Der Baby-Schönheitswettbewerb
    Im April jenes Jahres erfroren Sonny elf Lämmer. Bei Ärger wurde er immer taub. Je ärgerlicher er wurde, um so lauter brüllte er herum.
    Ein Teil seines linken Ohrs war ihm im Krieg weggeschossen worden. Er hatte zugesehen, wie ein Stückchen von ihm auf dem Rhein davonschwamm. Geblieben war ein sich gabelndes Knorpelgebilde, das ausschaute wie eine weiche Koralle. Wenn ihn die taube Wut packte, bohrte er mit dem Daumen in dieser Koralle, bis ihm das Blut den Nacken hinunterlief.
    Sonny brachte die erfrorenen Lämmer seinem Nachbarn Ernie Loomis zum Verarbeiten und Lagern im Kühlraum. Auf Sonnys Hof ließ man nichts verkommen. Er konnte es auch nicht ertragen, wie Estelle immer nachlässiger im Haus wurde. Sie war manchmal so zerstreut, daß sie nicht einmal wußte, was sie in der Hand hielt. Er hätte ihr dann am liebsten einen Stoß versetzt, ihre Gedanken mit einem Schlag auf den Kopf aufgeweckt. An jenem Tag, als sie ihr Haar mit der Seide zusammengenäht hatte, hatte er sie die Naht Stich für Stich mit einer Rasierklinge auftrennen lassen, bis das ganze Haar wieder draußen war.
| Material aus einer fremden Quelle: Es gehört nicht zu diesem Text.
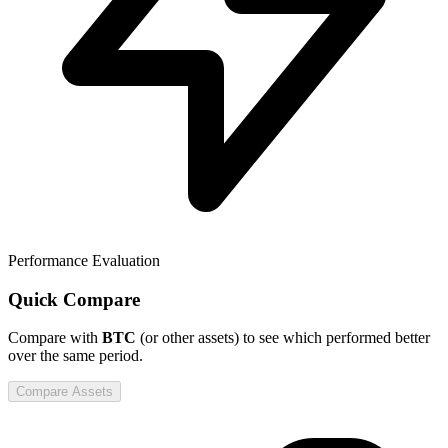
Performance Evaluation
Quick Compare
Compare
with
BTC
(or other assets) to see which performed better
over the same period.
Compare Assets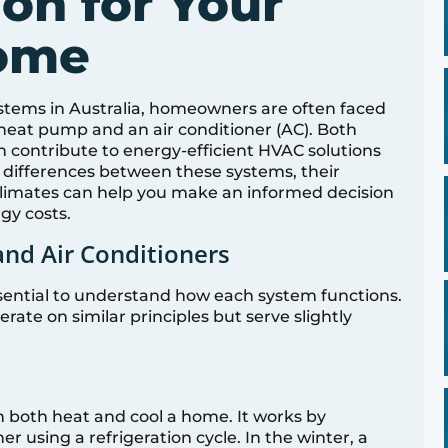
on for Your
Home
stems in Australia, homeowners are often faced
heat pump and an air conditioner (AC). Both
 contribute to energy-efficient HVAC solutions
 differences between these systems, their
us climates can help you make an informed decision
gy costs.
nd Air Conditioners
essential to understand how each system functions.
ate on similar principles but serve slightly
n both heat and cool a home. It works by
r using a refrigeration cycle. In the winter, a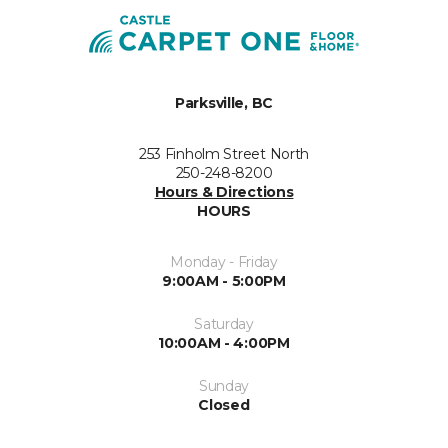
Parksville, BC
253 Finholm Street North
250-248-8200
Hours & Directions
HOURS
Monday - Friday
9:00AM - 5:00PM
Saturday
10:00AM - 4:00PM
Sunday
Closed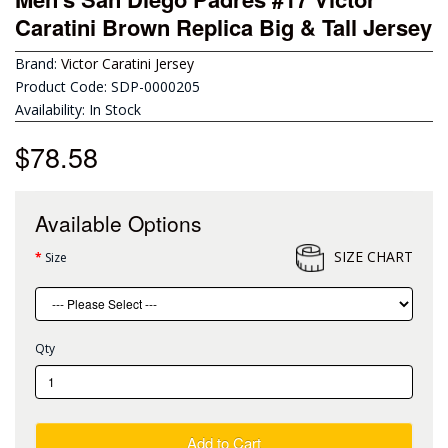
Caratini Brown Replica Big & Tall Jersey
Brand:
Victor Caratini Jersey
Product Code: SDP-0000205
Availability: In Stock
$78.58
Available Options
SIZE CHART
Size
Qty
Add to Cart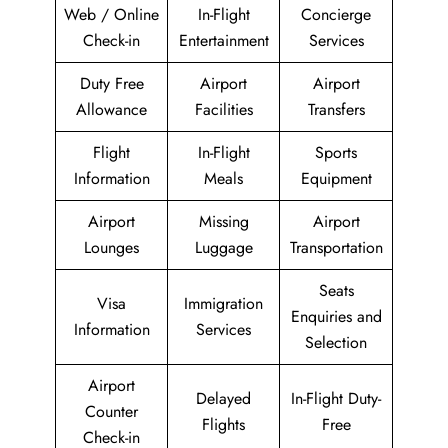
Web / Online
In-Flight
Concierge
Check-in
Entertainment
Services
Duty Free
Airport
Airport
Allowance
Facilities
Transfers
Flight
In-Flight
Sports
Information
Meals
Equipment
Airport
Missing
Airport
Lounges
Luggage
Transportation
Seats
Visa
Immigration
Enquiries and
Information
Services
Selection
Airport
Delayed
In-Flight Duty-
Counter
Flights
Free
Check-in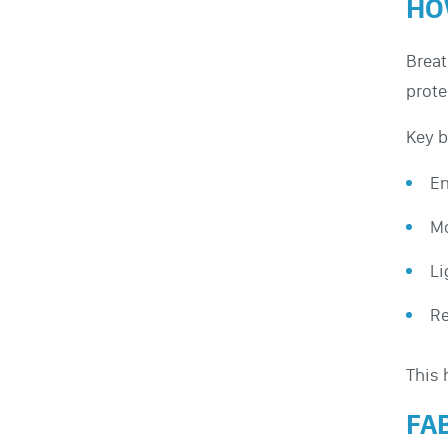
HO
Breat
prote
Key b
En
Mo
Li
Re
This 
FA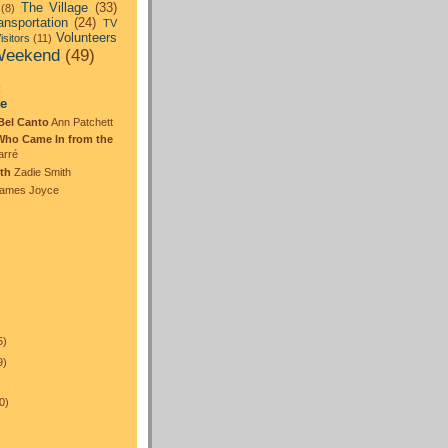
The Village
(33)
(8)
ansportation
(24)
TV
Volunteers
isitors
(11)
eekend
(49)
:
te
Bel Canto
Ann Patchett
Who Came In from the
arré
th
Zadie Smith
ames Joyce
5)
9)
0)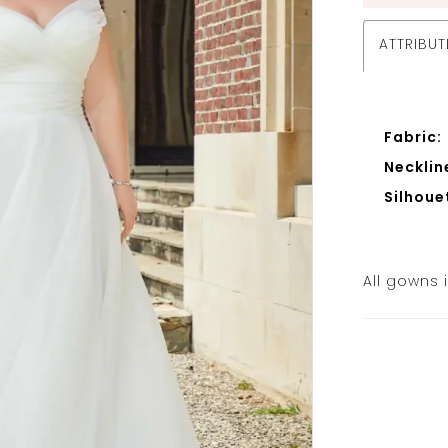
ATTRIBUT
Fabric:
Necklin
Silhoue
All gowns 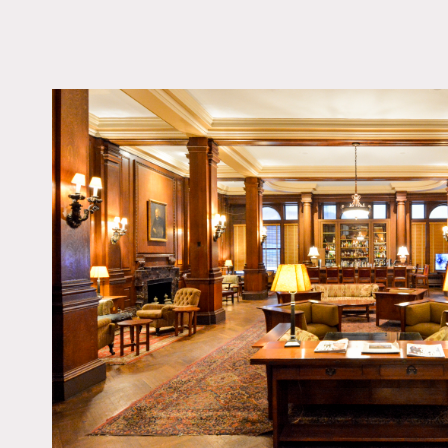
LOCATION
New York, NY 10005
TAGS
Bar, Bathroom, Billiar
Carpet, Classic Grand,
Fireplace, Library Ro
Living Room, Ornate, 
Piano, Staircase, Tradi
Wallpaper, Wood Floo
Notes
Film friendly, public spac
Fees vary depending on ar
usually can not use more 
Detailed ceilings, wood w
rooms, wallpaper, private
multiple bathroom stalls.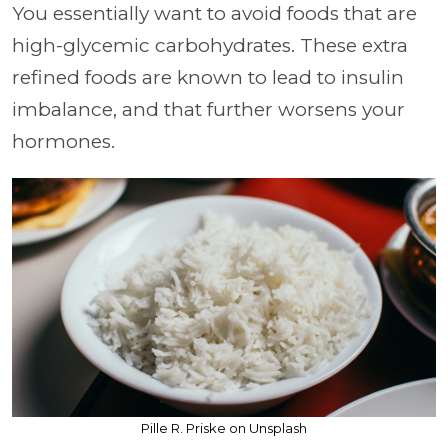
You essentially want to avoid foods that are
high-glycemic carbohydrates. These extra
refined foods are known to lead to insulin
imbalance, and that further worsens your
hormones.
Pille R. Priske on Unsplash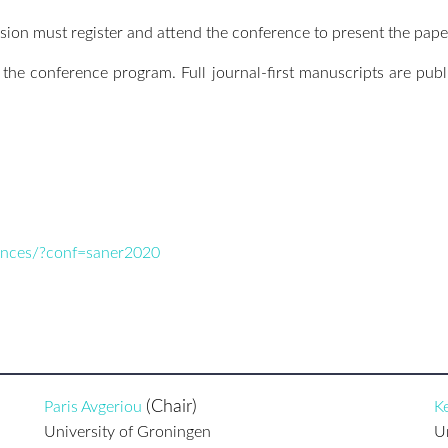
ion must register and attend the conference to present the pape
n the conference program. Full journal-first manuscripts are pub
rences/?conf=saner2020
(Chair)
Paris Avgeriou
Ke
University of Groningen
U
    In einem Silberrahmen auf dem Kamin in der Küche hatte Estelle eine Fotografie ihrer Mutter stehen. Diese war Klavierlehrerin gewesen. Das Bild zeigte sie so, wie sie 1935 gewesen war, ein Jahr vor ihrem plötzlichen Tod in einem Segelflugzeug. Sie war Mitglied der Women’s League of Health and Beauty gewesen, und so hatte Estelle sie auch in Erinnerung behalten: gesund, mit welligem, glänzendem Haar, und schön, mit einem freundlichen Lächeln.